Vunipola was one of three players for Saracens who chose not to, alongside South African forwards Michael Rhodes and Vincent Koch, and the No 8 explained why when speaking to the 'The Good, The Bad & The Rugby' podcast, citing the alleged "burning of churches and Bibles" by protesters.
"What I saw in terms of the Black Lives Matter movement was not aligned with what I believe in. They were burning churches and Bibles. I can't support that," Vunipola said. "Though I am a person of colour, I'm still more a person of, I guess, Jesus."
Vunipola also touched on why he spoke out in support of Israel Folau last year, when Folau was sacked by Rugby Australia for homophobic posts on his social media accounts.
Vunipola posted at the time - "Man was made for woman to procreate that was the goal no?" - and was subsequently given formal warnings by the RFU and Saracens. "I didn't sleep for two or three days after I saw his post because something inside me was saying, 'Do you actually believe in Jesus Christ or do you not?' That was the challenge I was battling with, not what Folau had said."

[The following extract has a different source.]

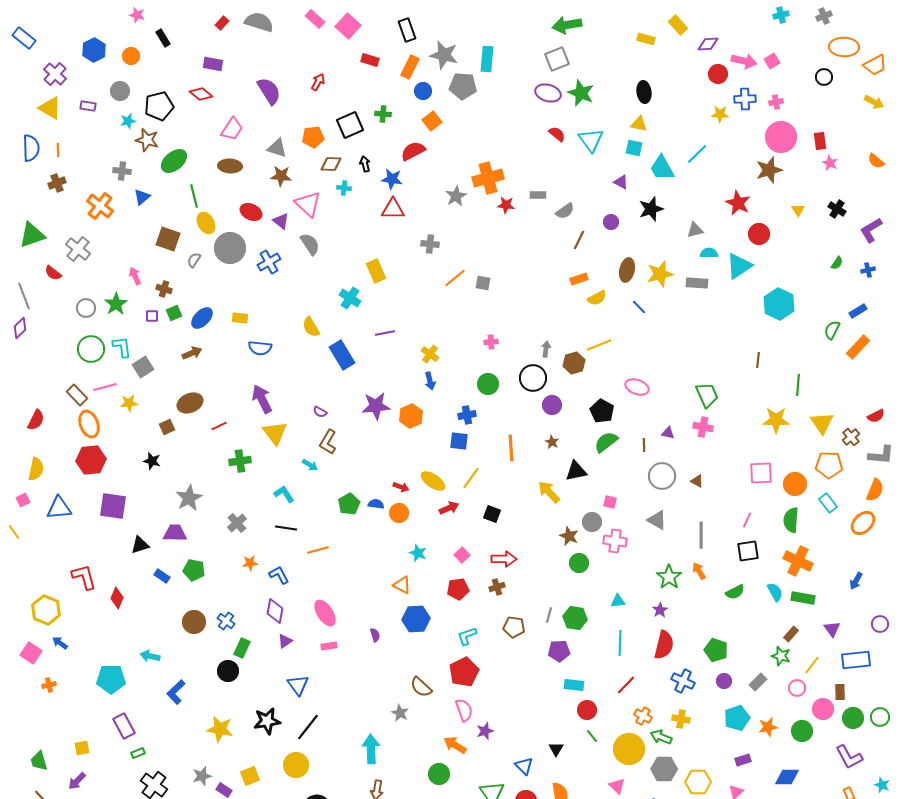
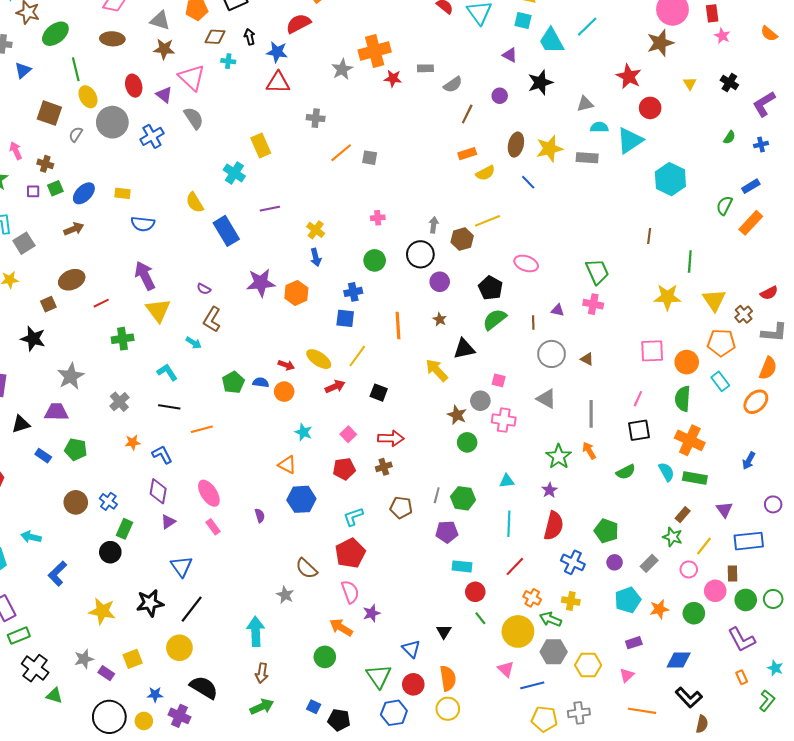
red ellipse: (251, 212) -> (134, 86), turned 50
black star: (152, 461) -> (33, 339), size x1.4
pink rectangle: (329, 646) -> (213, 527), turned 63
green rectangle: (138, 753) -> (19, 636), size x1.5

"It was something that challenged me to step up to a level I'd never been before in terms of, 'Am I actually going to put myself in a position where people dislike me and ridicule me?'. I didn't enjoy being ridiculed, I really didn't. But at the same time what I did find comforting is that I stood up for my faith."
The number of South African players in the Premiership who opted not to take the knee in support of BLM received attention in their home country, with all eight of the Springboks who started for Sale Sharks against Harlequins last Friday remaining on their feet.
Nathi Mthethwa, the South African sports minister, revealed he had been in touch with SA Rugby president Mark Alexander to understand the players' stance, whilst acknowledging the players had all worn 'Rugby Against Racism' T-shirts.